Axonius announced the release of two new capabilities within Axonius SaaS Management
December 2022 by Marc Jacob
Axonius announced the release of two new capabilities within Axonius SaaS Management to help organisations better understand their overall SaaS application risk. Behavioural Analytics and SaaS App-to-Device Correlation allow IT and security teams to gain added visibility and context into the users and devices accessing SaaS applications, and whether suspicious activity is occurring for critical SaaS apps.
SaaS continues to represent an ever-expanding component of an organisation’s attack surface. Not only does the increase in adoption of SaaS applications change IT and security operations, it also adds new role and skill expectations for IT and security team members – like using already scarce resources to track organisation SaaS app utilisation and identify misconfigured SaaS settings potentially exposing sensitive data. All of this adds to more complexity and can have a profound impact on an organisation’s security posture.
SaaS App-to-Device Correlation
SaaS App-to-Device Correlation helps understand if unmanaged and unauthorised devices are being used to access various SaaS apps. By leveraging Axonius Cybersecurity Asset Management and its hundreds of adapters across the technology stack, Axonius SaaS Management will now automatically correlate each SaaS user to their associated devices and provide a more comprehensive view of an organisation’s security posture. Organisations will now have visibility into unmanaged or unauthorised devices accessing SaaS apps, and be able to decrease the risk of data loss.
Over the past year, we’ve seen an increase in data breaches originating from SaaS applications. For example, the Okta breach in early 2022 demonstrated how one compromised SaaS application can often have a domino effect throughout an entire organisation.
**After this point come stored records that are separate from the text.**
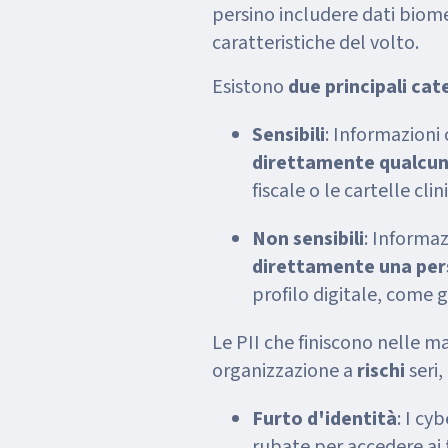
persino includere dati biome
caratteristiche del volto.
Esistono
due principali cat
Sensibili
: Informazioni
direttamente qualcun
fiscale o le cartelle clin
Non sensibili
: Informa
direttamente una pe
profilo digitale, come 
Le PII che finiscono nelle 
organizzazione a
rischi
seri,
Furto d'identità
: I cy
rubate per accedere ai 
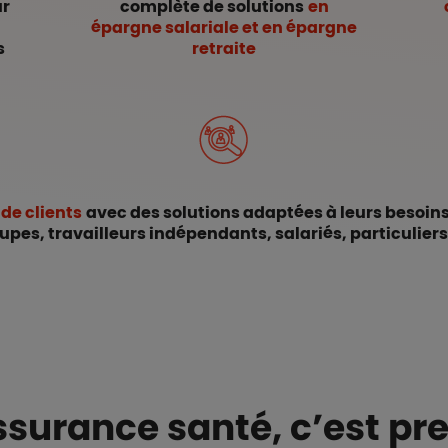
ur
complète de solutions
en
épargne salariale et en épargne
s
retraite
 de clients
avec des solutions adaptées à leurs besoins 
pes, travailleurs indépendants, salariés, particuliers
assurance santé
, c’est pr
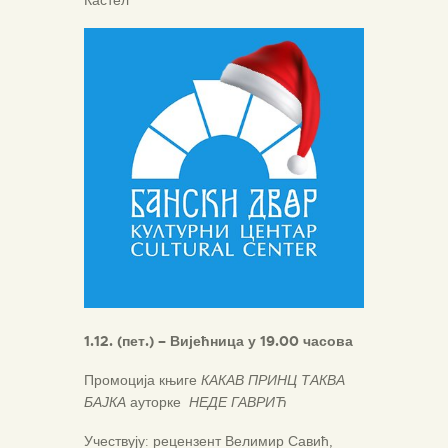
Кастел
1.1
2
. (
пет.
)
–
Вијећница
у 19.00 часова
Промоција књиге
КАКАВ ПРИНЦ ТАКВА
БАЈКА
ауторке
НЕДЕ ГАВРИЋ
Учествују: рецензент Велимир Савић,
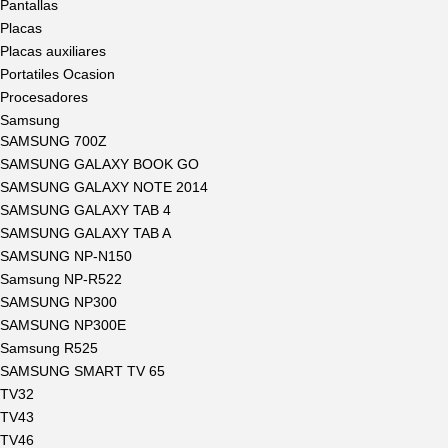
Pantallas
Placas
Placas auxiliares
Portatiles Ocasion
Procesadores
Samsung
SAMSUNG 700Z
SAMSUNG GALAXY BOOK GO
SAMSUNG GALAXY NOTE 2014
SAMSUNG GALAXY TAB 4
SAMSUNG GALAXY TAB A
SAMSUNG NP-N150
Samsung NP-R522
SAMSUNG NP300
SAMSUNG NP300E
Samsung R525
SAMSUNG SMART TV 65
TV32
TV43
TV46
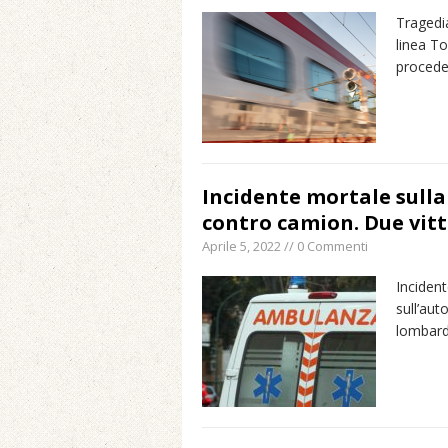
Tragedia
linea To
procede
Incidente mortale sulla 
contro camion. Due vitt
Aprile 5, 2022 // 0 Commenti
Incident
sull’aut
lombardo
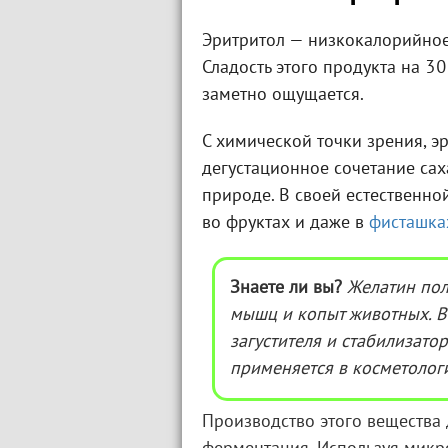
Эритритол — низкокалорийное
Сладость этого продукта на 30
заметно ощущается.
С химической точки зрения, э
дегустационное сочетание сах
природе. В своей естественной
во фруктах и даже в
фисташка
Знаете ли вы?
Желатин пол
мышц и копыт животных. В 
загустителя и стабилизато
применяется в косметологи
Производство этого вещества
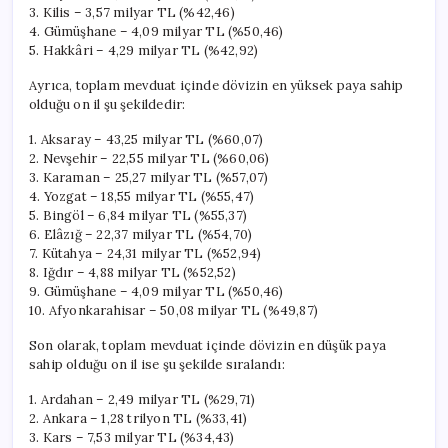
3. Kilis – 3,57 milyar TL (%42,46)
4. Gümüşhane – 4,09 milyar TL (%50,46)
5. Hakkâri – 4,29 milyar TL (%42,92)
Ayrıca, toplam mevduat içinde dövizin en yüksek paya sahip
olduğu on il şu şekildedir:
1. Aksaray – 43,25 milyar TL (%60,07)
2. Nevşehir – 22,55 milyar TL (%60,06)
3. Karaman – 25,27 milyar TL (%57,07)
4. Yozgat – 18,55 milyar TL (%55,47)
5. Bingöl – 6,84 milyar TL (%55,37)
6. Elâzığ – 22,37 milyar TL (%54,70)
7. Kütahya – 24,31 milyar TL (%52,94)
8. Iğdır – 4,88 milyar TL (%52,52)
9. Gümüşhane – 4,09 milyar TL (%50,46)
10. Afyonkarahisar – 50,08 milyar TL (%49,87)
Son olarak, toplam mevduat içinde dövizin en düşük paya
sahip olduğu on il ise şu şekilde sıralandı:
1. Ardahan – 2,49 milyar TL (%29,71)
2. Ankara – 1,28 trilyon TL (%33,41)
3. Kars – 7,53 milyar TL (%34,43)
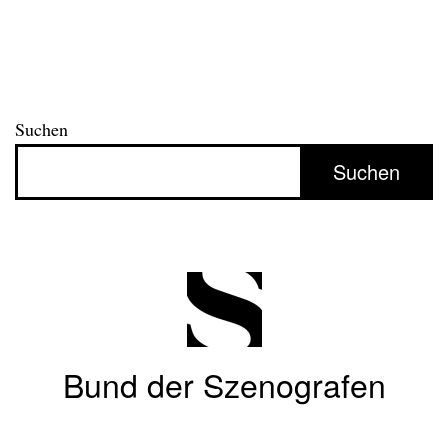
Suchen
Suchen
Bund der Szenografen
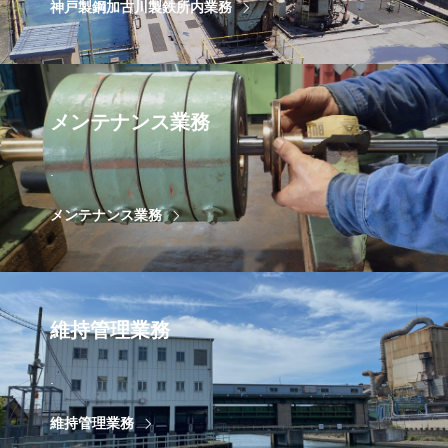
神戸製鋼加古川製鉄所内業務
メンテナンス業務
.
メンテナンス業務
維持管理業務
.
維持管理業務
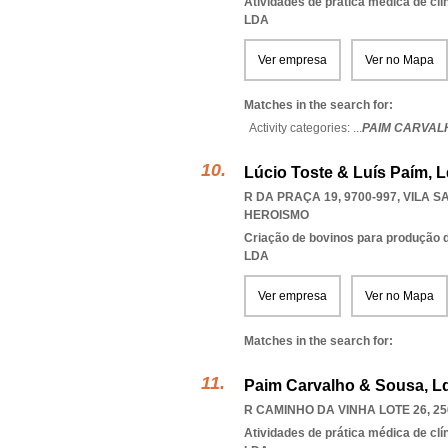
Atividades de prática médica de clí
LDA
Ver empresa
Ver no Mapa
Matches in the search for:
Activity categories: ...
PAIM CARVAL
Lúcio Toste & Luís Paím, 
R DA PRAÇA 19, 9700-997
,
VILA S
HEROISMO
Criação de bovinos para produção d
LDA
Ver empresa
Ver no Mapa
Matches in the search for:
Paim Carvalho & Sousa, L
R CAMINHO DA VINHA LOTE 26, 25
Atividades de prática médica de clí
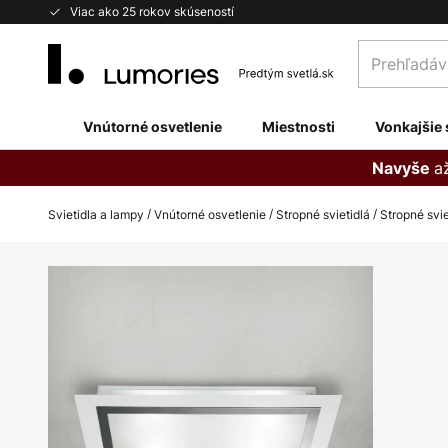
Skip
Viac ako 25 rokov skúseností
to
Prehľadávaj
Content
obchod
tu...
Vnútorné osvetlenie
Miestnosti
Vonkajšie 
a
Navyše
Svietidla a lampy
Vnútorné osvetlenie
Stropné svietidlá
Stropné svi
Preskočiť
na
koniec
galérie
obrázkov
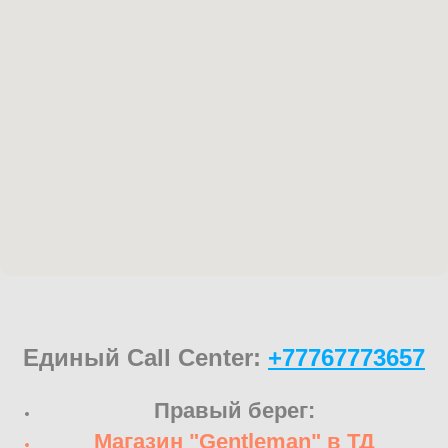
Единый Call Center:
+77767773657
Правый берег:
Магазин "Gentleman" в ТД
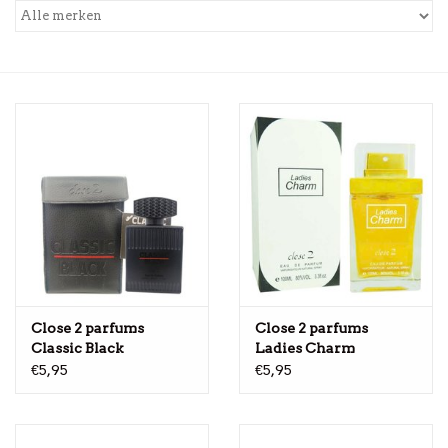
Close 2 parfums
Close 2 parfums
Classic Black
Ladies Charm
€5,95
€5,95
By adding Behavioural Analytics capabilities within Axonius SaaS Management, organisations will gain visibility into user behaviour within SaaS applications over time – and be able to detect any anomalies or suspicious activity that could pose organisational risk. The solution aggregates log data across various sources, including Okta, Microsoft Azure AD, and Google Workspace, to identify suspicious activity, events, and complex behavioural patterns. As a result, Axonius helps facilitate in-depth investigations by the incident response and SOC teams within the organisation.
Beyond identifying suspicious behaviour, the behavioural analytics capability can help organisations investigate temporary privileges granted for existing users, identify anomalous login activities that deviate from the user’s normal activity and other baselines, minimise data theft or leakage of confidential data, and more.